Douglas Corrêa - Repórter da Agência Brasil

A Delegacia de Repressão às Ações Criminosas Organizadas e Inquéritos Especiais e a Subsecretaria de Inteligência da Secretaria de de Segurança deflagaram hoje (13), no Rio, a Operação Pressão Máxima, que cumpriu 12 mandados de busca e apreensão em diversos bairros da cidade. O objetivo da ação é reprimir as milícias, grupos paramilitares que atuam em comunidades das zonas norte e oeste. Os milicianos cobram uma taxa mensal por residência, exploram o serviço de sinal de TV a cabo, conhecido como "gatonet" e a venda de botijões de gás, que só podem ser comprados pelos moradores nos depósitos controlados pela milícia.

Na comunidade 7 de abril, no bairro de Paciência, na zona oeste, os policiais estouraram uma fábrica clandestina de balões e, em uma residência, apreenderam dois fuzis automáticos. Na comunidade, vários artefatos explosivos foram encontrados e o Esquadrão Antibombas da Coordenadoria de Recursos Especiais da Polícia Civil foi acionado, porque foi encontrada grande   quantidade de explosivos. Um carro roubado foi recuperado.

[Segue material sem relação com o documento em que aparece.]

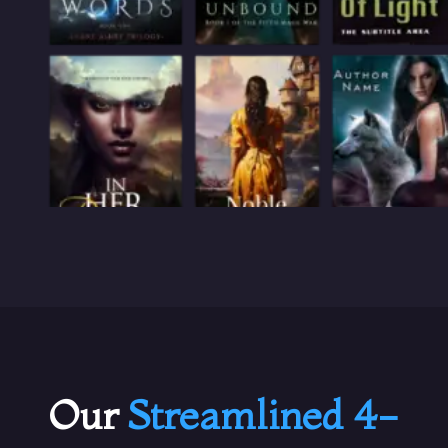
Our
Streamlined 4-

No local, foram cumpridos 10 mandados de busca e apreensão e três pessoas foram presas em flagrante.

Os agentes seguiram para a comunidade da Caixa D?água, no bairro de Quintino, na zona norte, onde foram cumpridos outros dois mandados de busca e apreensão. Uma pessoa foi presa em flagrante e na casa a polícia encontrou boletos de cobrança a moradores, rádios comunicadores, munições  e carregadores para pistola.